Bruce Hornsby Shows Versatility, Shares Stories from the Road

Alumnus Bruce Hornsby '74 offers a taste of his music and insight into what influences him as a musician.  

October 22, 2015

Nearly 30 years ago, Bruce Hornsby launched his recording career with “The Way It Is,” an instant hit that preceded his Best New Artist Grammy in 1987, and later went on to be sampled by such artists as the late Tupac Shukar. While commercially successful, that song and others from that period—what Hornsby jokingly referred to as his "five or six hits from the cro-magnon era"—don't begin to paint the full picture of who he is as a musician.

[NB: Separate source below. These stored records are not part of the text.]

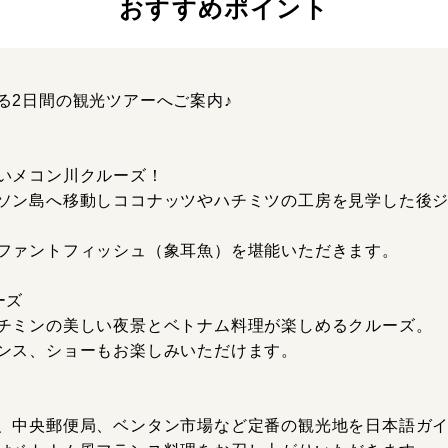
おすすめポイント
る2日間の観光ツアーへご案内♪
いメコン川クルーズ！
ソン島へ移動しココナッツやハチミツの工房を見学した後
ファントフィッシュ（象耳魚）を堪能いただきます。
ーズ
チミンの美しい夜景とベトナム料理が楽しめるクルーズ。
ンス、ショーもお楽しみいただけます。
、中央郵便局、ベンタン市場など定番の観光地を日本語ガ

“I’m a lifelong student and I refuse to be boxed into someone else’s conception of me,” Hornsby, a 1974 alumnus, told a small group of students, faculty, and staff at a clinic in the David Friend Recital Hall on October 16. 

In this intimate setting, Hornsby showed his versatility, playing a handful of songs (solo piano and vocals) that fell outside his more well-known hits, and the stories behind those songs.

The set list for the clinic included: "Preacher in the Ring," a song about a snake-handling preacher; “Sh*t’s Crazy Out Here,” inspired by his son's experience as a basketball player for Louisiana State University; and “Neighborhood Watch,” a tune from his musical play SCKBSTD. The latter two were inspired by Schoenberg, illustrating Hornsby’s propensity for drawing from a variety of influences.

Indeed, the range Hornsby displayed underscores his reputation for crossing genres, borrowing from many styles from classical to bluegrass to jazz to blues; he’s collaborated with such artists as Ricky Skaggs, Jack DeJohnette, Bonnie Raitt, Christian McBride, Bob Dylan, Don Henley, Sting, and Shawn Colvin, and toured for a spell with the Grateful Dead after the band’s keyboardist died.

'Always in the Shed'

Hornsby was dressed in casual athletic wear, which matched his tone. He was at once self-deprecating and confident, and drew a lot of laughs during the hour-long visit. "I’m deeply serious about my work but I don’t take myself too seriously,” he said.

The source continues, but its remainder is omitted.